Is it known if there are infinitely (non-proportional) many integer solutions to $x^3+2y^3+6xyz=3z^3$ ?
Motivation : if true, this would provide an alternative solution to that recent MSE question, by putting $a=\frac{3z^2}{xy},b=-\frac{x^2}{yz},c=-\frac{2y^2}{xz}$.
On
It seems to be possible to use the fact that $x^3+2y^3+6xyz = 3z^3$ is an elliptic curve with Weierstrass form $y^2 + 6 x y + 16 y = x^{3} - 105 x^{2}$ and that it has rank $1$ to produce integer solutions. I used the following Sage script to do so experimentally.
R.<x, y, z> = QQ[]
eq = x^3+2*y^3+6*x*y*z-3*z^3
P = [1,1,-1]
E = EllipticCurve_from_cubic(eq, P, morphism=False)
f = EllipticCurve_from_cubic(eq, P, morphism=True)
G = E.gens()[0]
for n in [2..10]: # adjust for more solutions
P = f.inverse()(n*G)
a = P[0]
k = a.denominator()
a = a * k
b = P[1] * k
c = P[2] * k
if a in ZZ and b in ZZ and c in ZZ:
print a,b,c, a^3+2*b^3+6*a*b*c-3*c^3
I am not sure if it can be proven or not, that this will produce infinitely many non-proportional integer solutions, but atleast it seems to do so experimentally.
On
The question asked is
Is it known if there are infinitely (non-proportional) many integer solutions to $x^3+2y^3+6xyz=3z^3$ ?
This is a special case of the general equation $\,Ax^3 + By^3 + Cz^3 + 3Dxyz = 0\,$ studied by Edouard Lucas on page $15$ in the document at URL
Recherches sur L'Analyse Indeterminee et L'Arithmetique de Diophante.

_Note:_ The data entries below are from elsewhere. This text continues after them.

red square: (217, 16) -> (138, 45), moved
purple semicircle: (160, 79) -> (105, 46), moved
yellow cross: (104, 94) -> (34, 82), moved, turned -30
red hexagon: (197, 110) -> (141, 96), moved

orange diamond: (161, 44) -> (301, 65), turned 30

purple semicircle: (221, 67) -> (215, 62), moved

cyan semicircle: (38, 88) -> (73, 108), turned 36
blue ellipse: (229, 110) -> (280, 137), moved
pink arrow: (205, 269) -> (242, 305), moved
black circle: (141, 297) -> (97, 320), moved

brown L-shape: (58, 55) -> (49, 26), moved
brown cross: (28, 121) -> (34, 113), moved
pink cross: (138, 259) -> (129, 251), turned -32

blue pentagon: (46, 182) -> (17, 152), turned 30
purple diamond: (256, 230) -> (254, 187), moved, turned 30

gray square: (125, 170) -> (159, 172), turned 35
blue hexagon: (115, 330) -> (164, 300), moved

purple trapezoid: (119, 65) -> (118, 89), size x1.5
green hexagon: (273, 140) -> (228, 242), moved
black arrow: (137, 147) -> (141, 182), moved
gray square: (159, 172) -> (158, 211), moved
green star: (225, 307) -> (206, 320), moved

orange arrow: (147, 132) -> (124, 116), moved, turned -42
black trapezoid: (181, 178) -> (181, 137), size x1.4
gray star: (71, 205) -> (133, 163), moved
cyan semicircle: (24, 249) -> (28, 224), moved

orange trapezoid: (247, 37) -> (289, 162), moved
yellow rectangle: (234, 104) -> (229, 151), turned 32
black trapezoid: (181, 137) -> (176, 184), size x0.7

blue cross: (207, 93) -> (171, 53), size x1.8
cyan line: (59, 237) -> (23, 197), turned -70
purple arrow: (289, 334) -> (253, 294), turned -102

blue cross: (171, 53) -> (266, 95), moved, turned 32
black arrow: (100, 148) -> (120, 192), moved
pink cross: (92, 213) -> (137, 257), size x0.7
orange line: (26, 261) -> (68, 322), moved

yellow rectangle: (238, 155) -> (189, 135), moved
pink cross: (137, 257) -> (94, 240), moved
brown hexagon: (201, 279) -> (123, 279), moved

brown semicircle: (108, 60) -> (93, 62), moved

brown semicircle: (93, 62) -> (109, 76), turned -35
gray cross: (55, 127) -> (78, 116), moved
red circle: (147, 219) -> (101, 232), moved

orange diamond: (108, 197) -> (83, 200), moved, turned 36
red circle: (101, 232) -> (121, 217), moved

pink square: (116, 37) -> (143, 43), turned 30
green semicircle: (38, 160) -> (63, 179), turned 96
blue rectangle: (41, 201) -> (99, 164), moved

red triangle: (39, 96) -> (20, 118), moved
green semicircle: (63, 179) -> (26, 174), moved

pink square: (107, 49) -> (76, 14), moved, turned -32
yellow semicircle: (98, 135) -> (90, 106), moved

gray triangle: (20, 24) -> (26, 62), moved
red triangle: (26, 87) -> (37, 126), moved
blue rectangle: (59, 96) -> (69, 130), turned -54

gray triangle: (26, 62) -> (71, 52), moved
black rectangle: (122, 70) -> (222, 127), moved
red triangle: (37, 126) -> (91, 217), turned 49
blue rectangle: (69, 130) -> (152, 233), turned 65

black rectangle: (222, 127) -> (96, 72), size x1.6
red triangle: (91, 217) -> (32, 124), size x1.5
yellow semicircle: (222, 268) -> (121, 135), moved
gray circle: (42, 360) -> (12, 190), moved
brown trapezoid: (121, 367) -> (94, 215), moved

He first gives a formula for getting a new points from a given point:
$$X = x(By^3 - Cz^3),\\ Y = y(Cz^3 - Ax^3),\\ Z = x(Ax^3 - By^3).$$
Then gives as an example the special case $x^3 + 2y^3 + 3z^3 = 6xyz$.
Starting from $(1,1,1)$ he produces three other integer solutions: $(1,-2,1),\:$ $(19,4,-17),\:$ $(282473,-86392,-114427)\:$ using his duplication formula. This already answers the question asked (with $z$ replaced by $-z$).

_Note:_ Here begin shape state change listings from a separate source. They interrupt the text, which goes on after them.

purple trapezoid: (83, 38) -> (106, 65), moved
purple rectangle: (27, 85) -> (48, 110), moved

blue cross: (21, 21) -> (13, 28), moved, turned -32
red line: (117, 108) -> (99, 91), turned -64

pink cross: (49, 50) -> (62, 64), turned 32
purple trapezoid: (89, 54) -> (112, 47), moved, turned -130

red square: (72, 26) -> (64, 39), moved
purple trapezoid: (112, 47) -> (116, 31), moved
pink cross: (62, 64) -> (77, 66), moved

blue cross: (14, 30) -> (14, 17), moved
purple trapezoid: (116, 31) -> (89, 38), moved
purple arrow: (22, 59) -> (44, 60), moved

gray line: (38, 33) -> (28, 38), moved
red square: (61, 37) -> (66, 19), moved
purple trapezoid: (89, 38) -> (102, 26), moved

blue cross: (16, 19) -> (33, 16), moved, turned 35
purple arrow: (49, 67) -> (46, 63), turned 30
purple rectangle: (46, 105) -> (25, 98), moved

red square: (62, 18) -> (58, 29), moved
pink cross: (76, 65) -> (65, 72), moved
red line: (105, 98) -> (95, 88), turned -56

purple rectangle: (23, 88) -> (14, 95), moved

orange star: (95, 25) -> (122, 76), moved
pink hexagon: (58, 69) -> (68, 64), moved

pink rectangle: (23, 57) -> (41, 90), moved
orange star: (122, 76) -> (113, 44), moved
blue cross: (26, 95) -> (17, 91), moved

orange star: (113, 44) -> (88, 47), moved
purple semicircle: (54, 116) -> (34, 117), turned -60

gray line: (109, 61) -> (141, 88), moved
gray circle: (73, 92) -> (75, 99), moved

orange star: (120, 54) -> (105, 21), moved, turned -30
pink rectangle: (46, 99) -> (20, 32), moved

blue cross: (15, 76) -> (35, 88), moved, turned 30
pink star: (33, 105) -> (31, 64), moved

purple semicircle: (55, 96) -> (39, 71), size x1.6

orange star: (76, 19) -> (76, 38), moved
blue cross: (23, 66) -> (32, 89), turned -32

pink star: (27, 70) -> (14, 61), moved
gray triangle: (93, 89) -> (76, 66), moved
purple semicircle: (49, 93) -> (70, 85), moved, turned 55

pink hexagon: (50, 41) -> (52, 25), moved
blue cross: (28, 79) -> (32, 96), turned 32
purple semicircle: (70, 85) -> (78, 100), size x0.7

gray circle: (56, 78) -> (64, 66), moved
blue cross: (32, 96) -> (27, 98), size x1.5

I use generalized Somos-4 sequences to produce all solutions. Define four integer sequences
$$ u_0 = 0,\, u_1 = 1,\, u_2 = 2,\, u_3 = 105,\,u_4 = 1292,\, u_n = (-1)^n u_{-n},\\ u_n = (-4u_{n-1}u_{n-3} + 105u_{n-2}u_{n-2})/u_{n-4} \quad \text{ for }\quad n>4,\\ x_n = (-1)^n (u_{n-1} u_n u_{n+2} + 2u_{n-1} u_{n+1}^2 + 19u_n^2 u_{n+1})/2, \\ y_n = (-1)^n (- u_{n-1} u_n u_{n+2} + u_{n-1} u_{n+1}^2 + 2u_n^2 u_{n+1}), \\ z_n = (-1)^n (- u_{n-1} u_n u_{n+2} - 2u_{n-1} u_{n+1}^2 + 17u_n^2 u_{n+1})/2. $$
Then $ x_n^3 + 2y_n^3 + 6x_n y_n z_n = 3z_n^3 $ for all integer $n$. Hence there are infinitely many solutions.
This is small table of values of the four sequences: $$\begin{array}{|c|c|c|c|c|} \hline n & x & y & z & u \\ \hline -3 & 282473 & -86392 & 114427 & 105 \\ \hline -2 & 143 & 113 & -71 & -2 \\ \hline -1 & 1 & -2 & -1 & 1 \\ \hline 0 & 1 & 1 & -1 & 0 \\ \hline 1 & -19 & -4 & -17 & 1 \\ \hline 2 & 16307 & 9281 & -8747 & 2 \\ \hline 3 & -259124723 & 209103562 & 2727323 & 105 \\ \hline \end{array}$$
It's a homogeneous equation, so if $(x,y,z)$ is a solution then $(kx,ky,kz)$ is also a solution:
\begin{eqnarray*} (kx)^3+2(ky)^3-3(kz)^3 &=& 0 \\ \\ k^3x^3 + 2k^3y^3 - 3k^3z^3 &=& 0 \\ \\ k^3(x^3 + 2y^3-3y^3) &=& 0 \end{eqnarray*}
If it has one, non-zero solution then it will have infinitely many solutions.
Clearly $(x,y,z)=(1,1,1)$ is a solution, and so $(x,y,z)=(k,k,k)$ are all solutions.